Dr. Kent Brantly, one of the two Christian missionaries who got infected by the deadly Ebola virus while working in Liberia, has written a letter from his isolation room at a Georgia hospital, asking for prayers for his recovery, but more than that, for his faithfulness to God. The letter also talks about his service to dying patients in Africa.
"I am writing this update from my isolation room at Emory University Hospital, where the doctors and nurses are providing the very best care possible," writes the Samaritan's Purse missionary, who was flown from Liberia to the Atlanta hospital last Saturday.
Saying he is growing stronger every day, Brantly extends his "deep and sincere thanks to all of you who have been praying for my recovery as well as for Nancy."
Nancy Writebol, who works with the Christian aid group SIM, also contracted the Ebola virus. She is part of the joint SIM/Samaritan's Purse team treating Ebola patients at the Case Management Center in Monrovia. She is also being treated at a special unit set up at Emory University Hospital in collaboration with the Centers for Disease Control and Prevention.
"My wife Amber and I, along with our two children, did not move to Liberia for the specific purpose of fighting Ebola," Brantly adds. "We went to Liberia because we believe God called us to serve Him at ELWA Hospital."
Brantly says he has learned that following God often leads us to unexpected places. "When Ebola spread into Liberia, my usual hospital work turned more and more toward treating the increasing number of Ebola patients. I held the hands of countless individuals as this terrible disease took their lives away from them. I witnessed the horror firsthand, and I can still remember every face and name."
When Brantly started feeling ill in Liberia two week ago, he says he immediately isolated himself until the test confirmed his diagnosis three days later. "When the result was positive, I remember a deep sense of peace that was beyond all understanding. God was reminding me of what He had taught me years ago, that He will give me everything I need to be faithful to Him."
Two weeks later, he writes, he is in a totally different setting. "My focus, however, remains the same – to follow God."
Brantly requests prayers for his and Nancy's recovery. "More importantly, pray that we would be faithful to God's call on our lives in these new circumstances."
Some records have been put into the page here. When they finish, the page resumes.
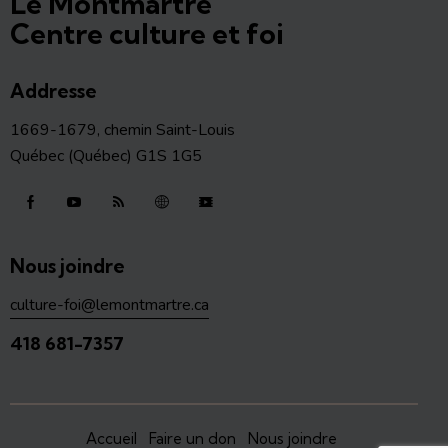
Le Montmartre
Centre culture et foi
Addresse
1669-1679, chemin Saint-Louis
Québec (Québec) G1S 1G5
Nous joindre
culture-foi@lemontmartre.ca
418 681-7357
Accueil
Faire un don
Nous joindre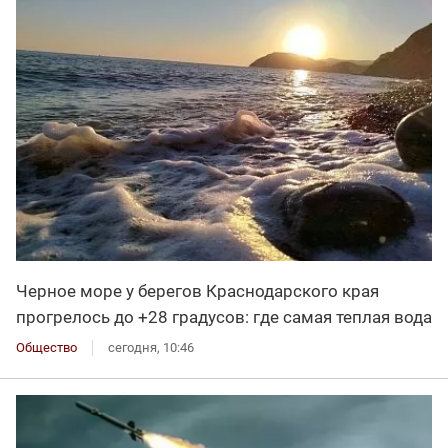
Черное море у берегов Краснодарского края
прогрелось до +28 градусов: где самая теплая вода
Общество
сегодня, 10:46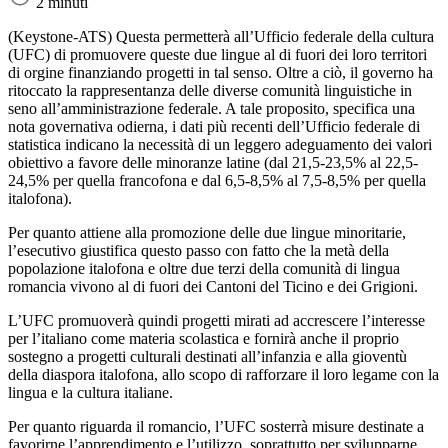
2 minuti
(Keystone-ATS)
Questa permetterà all’Ufficio federale della cultura
(UFC) di promuovere queste due lingue al di fuori dei loro territori
di orgine finanziando progetti in tal senso. Oltre a ciò, il governo ha
ritoccato la rappresentanza delle diverse comunità linguistiche in
seno all’amministrazione federale. A tale proposito, specifica una
nota governativa odierna, i dati più recenti dell’Ufficio federale di
statistica indicano la necessità di un leggero adeguamento dei valori
obiettivo a favore delle minoranze latine (dal 21,5-23,5% al 22,5-
24,5% per quella francofona e dal 6,5-8,5% al 7,5-8,5% per quella
italofona).
Per quanto attiene alla promozione delle due lingue minoritarie,
l’esecutivo giustifica questo passo con fatto che la metà della
popolazione italofona e oltre due terzi della comunità di lingua
romancia vivono al di fuori dei Cantoni del Ticino e dei Grigioni.
L’UFC promuoverà quindi progetti mirati ad accrescere l’interesse
per l’italiano come materia scolastica e fornirà anche il proprio
sostegno a progetti culturali destinati all’infanzia e alla gioventù
della diaspora italofona, allo scopo di rafforzare il loro legame con la
lingua e la cultura italiane.
Per quanto riguarda il romancio, l’UFC sosterrà misure destinate a
favorirne l’apprendimento e l’utilizzo, soprattutto per svilupparne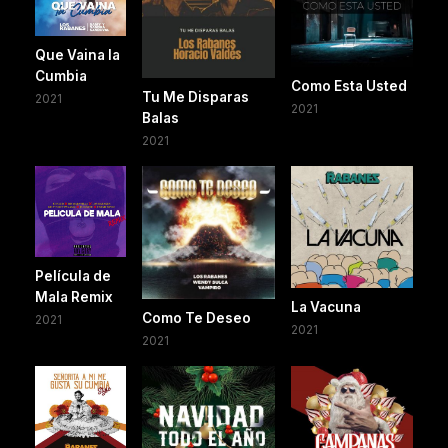
Que Vaina la
Cumbia
Como Esta Usted
Tu Me Disparas
2021
2021
Balas
2021
Película de
Mala Remix
La Vacuna
Como Te Deseo
2021
2021
2021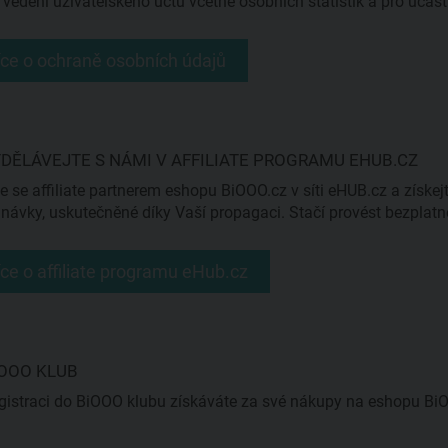
 vedení uživatelského účtu včetně osobních statistik a pro úč
íce o ochraně osobních údajů
YDĚLÁVEJTE S NÁMI V AFFILIATE PROGRAMU EHUB.CZ
e se affiliate partnerem eshopu BiOOO.cz v síti eHUB.cz a získej
návky, uskutečněné díky Vaší propagaci. Stačí provést bezplatno
íce o affiliate programu eHub.cz
IOOO KLUB
gistraci do BiOOO klubu získáváte za své nákupy na eshopu Bi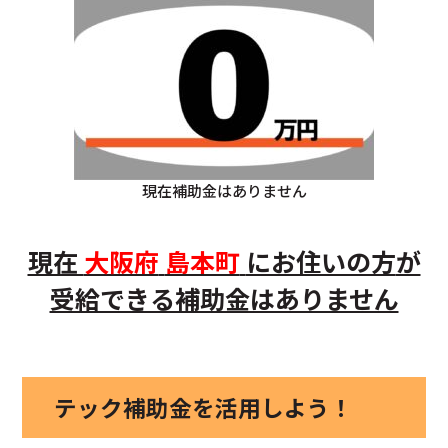
現在補助金はありません
現在
大阪府
島本町
にお住いの方
が
受給できる補助金はありません
テック補助金を活用しよう！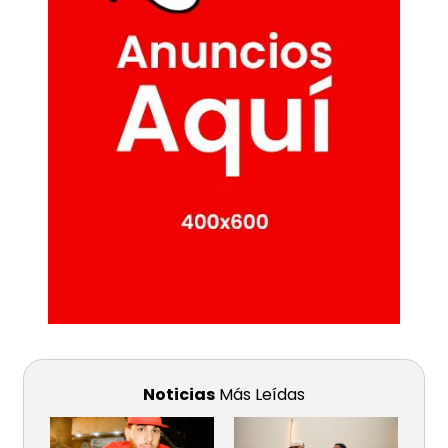
Noticias
Más Leídas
Brantly had initially turned down the offer of a dose of an experimental serum while still in Liberia. "An experimental serum arrived in the country, but there was only enough for one person. Dr. Brantly asked that it be given to Nancy Writebol," Franklin Graham, president of Samaritan's Purse, earlier said. Later, Brantly was able to receive a dose of the serum.
Brantly also received a unit of blood from a 14-year-old boy who had survived Ebola under his care.
Dr. Bruce Ribner, an infectious disease specialist at Emory's isolation ward, was recently quoted as saying that all precautions are being taken to ensure there is no secondary infections from Ebola in the United States. "The bottom line is, we have an inordinate amount of safety associated with this patient," Ribner said, of Brantly's arrival last week.
However, renowned neurosurgeon and possible 2016 presidential hopeful, Dr. Ben Carson, has criticized the CDC for bringing Brantly and Writebol to the U.S. for treatment.
"Why would we bring that into our country? Why would we expose ourselves when we already know that there are problems that can occur and have occurred," said Carson, who is a former director of Pediatric Neurosurgery at Johns Hopkins University and Hospital, in an interview with Newsmax TV. "Ebola is a terrifying disease. If you don't treat it, close to 90 percent of the people will die."
According to Businessweek, there is no cure for Ebola, but several companies like Mapp Biopharmaceutical, the San Diego-based company that developed ZMapp, are working on drug candidates now being tested on animals.
ZMapp was picked as a potential treatment just earlier this year, as a result of a longstanding research program conducted by the U.S. government and the military, according to The Associated Press.
ZMapp, which is made from antibodies produced by lab animals exposed to parts of the virus, is designed to boost the immune system's efforts to fight off Ebola. It is made in tobacco plants at Kentucky BioProcessing, a subsidiary of Reynolds American in Owensboro, Kentucky, said spokesman David Howard, according to the AP. Howard said the plant "serves like a photocopier," and the drug is extracted from it.